The lines below that include "designere" are to be found and copied.

● **Data for processing**:
== Segment start ==

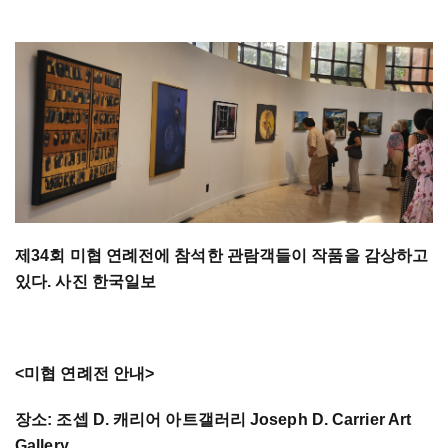
제34회 미협 연례전에 참석한 관람객들이 작품을 감상하고
있다. 사진 한국일보
<미협 연례전 안내>
장소: 조셉 D. 캐리어 아트갤러리 Joseph D. Carrier Art
Gallery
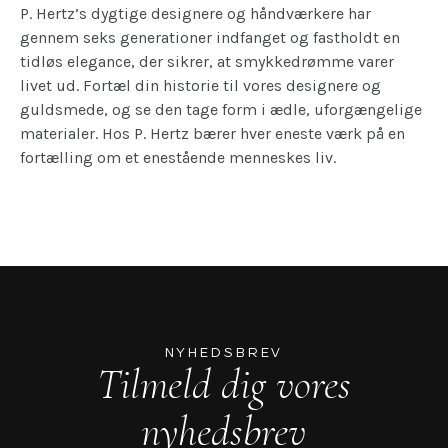
P. Hertz’s dygtige designere og håndværkere har
gennem seks generationer indfanget og fastholdt en
tidløs elegance, der sikrer, at smykkedrømme varer
livet ud. Fortæl din historie til vores designere og
guldsmede, og se den tage form i ædle, uforgængelige
materialer. Hos P. Hertz bærer hver eneste værk på en
fortælling om et enestående menneskes liv.
NYHEDSBREV
Tilmeld dig vores
nyhedsbrev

== Segment end ==

● **Completed exercise**:
P. Hertz’s dygtige designere og håndværkere har
livet ud. Fortæl din historie til vores designere og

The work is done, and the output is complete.